Saturday, November 7, 2009

Gratitude

This past Monday morning Gavin still had his cough, so I decided to take him to to the Medicentre. As I'd thought, it was nothing but I was still glad I went. I don't know what it says about the state of health care here in Alberta that when I arrived at the Medicentre 45 minutes before it opened, there were already about 12 people lined up in front of me. Thankfully I only had to wait about half an hour to see someone once we finally made it inside. Everyone is just so paranoid and panicked.

Last night Murray and I finally got around to watching a movie together. It has been several months since the last time that happened, and I'm not talking about going to the theatre. I mean, it's been several months since we managed to flip through the Shaw on Demand menu. Usually by the end of the week we're both too tired to stay awake for anything.

The movie we watched was Sam Mendes' Away We Go, starring Maya Rudolph and John Krasinski as Bert and Verona, a couple embarking on parenthood, worried - as are most parents - that they are in way over their heads. As they travel around the country (and Montreal!) they realize that they are in much better shape than most of their friends and family, and while I don't know that the worry that you are going to mess up your kid really ever goes away, by the end of the movie they make peace with the fact that they can just do their best and hopefully that will be enough.

One of the couples that Bert and Verona visit are some old college friends now living in Montreal. The friends have adopted several children and appear to be living as a happy, well-adjusted, mini-UN kind of family. We find out later that the wife/mother has just suffered her fifth miscarriage, and realize, along with Bert and Verona, that appearances can be deceiving.
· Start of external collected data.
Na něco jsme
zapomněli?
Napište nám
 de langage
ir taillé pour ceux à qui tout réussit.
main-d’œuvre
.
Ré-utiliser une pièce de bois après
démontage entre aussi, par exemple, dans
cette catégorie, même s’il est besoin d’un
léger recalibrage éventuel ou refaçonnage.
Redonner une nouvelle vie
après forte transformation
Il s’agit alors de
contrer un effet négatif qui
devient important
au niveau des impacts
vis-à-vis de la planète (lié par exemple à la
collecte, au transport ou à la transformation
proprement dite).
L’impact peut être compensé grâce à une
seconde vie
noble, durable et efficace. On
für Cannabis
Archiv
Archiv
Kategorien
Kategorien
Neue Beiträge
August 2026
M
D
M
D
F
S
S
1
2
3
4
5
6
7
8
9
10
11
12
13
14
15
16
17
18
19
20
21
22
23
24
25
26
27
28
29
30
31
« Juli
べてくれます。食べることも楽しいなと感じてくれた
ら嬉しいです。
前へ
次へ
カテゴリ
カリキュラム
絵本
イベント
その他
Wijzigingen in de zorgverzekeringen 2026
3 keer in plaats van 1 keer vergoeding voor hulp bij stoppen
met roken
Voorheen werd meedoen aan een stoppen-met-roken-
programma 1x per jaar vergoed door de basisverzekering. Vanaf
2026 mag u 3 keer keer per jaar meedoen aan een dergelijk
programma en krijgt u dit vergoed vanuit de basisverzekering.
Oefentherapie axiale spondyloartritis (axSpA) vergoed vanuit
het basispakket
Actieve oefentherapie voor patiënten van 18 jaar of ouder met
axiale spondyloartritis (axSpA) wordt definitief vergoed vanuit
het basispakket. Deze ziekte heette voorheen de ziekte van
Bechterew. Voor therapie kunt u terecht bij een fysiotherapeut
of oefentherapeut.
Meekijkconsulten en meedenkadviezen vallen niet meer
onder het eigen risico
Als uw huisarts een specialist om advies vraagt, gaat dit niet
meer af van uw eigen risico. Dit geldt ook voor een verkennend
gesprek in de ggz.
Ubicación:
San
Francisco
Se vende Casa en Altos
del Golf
Fortunately, I have never had to experience a "true" miscarriage. Technically I had one, but because it's doubtful that the pregnancy was viable I'm not quite sure how to classify it. (As an aside, I will vigourously debate anyone who says that you can't be just a "little bit" pregnant. Oh yes you can.) I know that out of five embryos we had one healthy baby, and I grieve that loss. I also know that the feeling of utter helplessness will never totally leave me; it's there every time I see or read a portrayal of a couple dealing with infertility, a constant reminder to be grateful for everything I have and a reminder of how it could have totally gone the other way.

I'm ready to meet our new baby. There's just six weeks or so left before s/he's due to come. To think that three years ago, I really didn't know if we would ever be able to have a family and now we're going to have at least two children. I can't do anything but give thanks.

1 comments:

Laurie, Mobile Mommy/Halo Secretarial said...

Only six weeks left - so exciting for you! No matter how hard it sometimes is being a mama, it IS something to be so grateful for. I'm even grateful for the one miscarriage I had - hard though it was it gave me an empathy I was lacking and I got pg quite quickly after that with what is now my second child, he wouldn't be here otherwise.

Enjoy your last few weeks of baby on the inside!